Algunos de sus modelados y productos como asimismo fotos de la época se encuentran en el Museo Histórico, de calle Jorge Newbery y Quintana, donados por familiares. Para fabricar los mosaicos se usaban elementos como el calcáreo y más tarde el granito (que antes no se explotaba) y escalla, en distintos colores, dibujos y demás diseños artesanales, para moldear prototipos como el marmolado.

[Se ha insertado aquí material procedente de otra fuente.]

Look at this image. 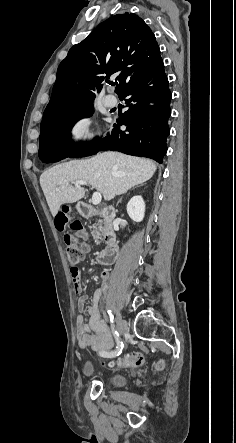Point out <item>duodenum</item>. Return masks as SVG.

Las esculturas para el interior de las construcciones se hacían en yeso, y las que iban en las entradas o fachadas se hacían con piezas de frente y cemento para que soportaran la lluvia.

El ferrocarril tuvo mucha influencia a nivel comercial en el establecimiento, sobre todo en el momento de mayor auge, sumado a la cercanía del taller con la estación, ya que tanto el Pacífico como el Central Argentino traían a la ciudad las bolsas de materiales que luego eran transportadas por camiones hacia el local. A su vez, según cuenta Norma Aresani, descendiente de Clario, la fábrica “tenía vías, ya que se manejaban con zorritas” para trasladar el instrumental de trabajo “hacia los galpones”, que aún se preservan en el suelo del antiguo edificio.

El negocio se cerró a fines de los ‘60, totalizando más de cuatro décadas en funciones. Para ese período, Aresani ya no podía atenderlo ni dedicarle el espacio que antes le daba debido a su edad y nadie pudo hacerse cargo. En la actualidad, a 50 años aproximados del cese definitivo de la mosaiquería, prácticamente no hay empresas en este rubro “por el desarrollo de la cerámica, y el crecimiento del uso de la madera y el cemento alisado”, considera la hija del dueño. En cambio disminuyó la utilización del granito, a pesar de ser un elemento duradero que se conserva con el paso del tiempo.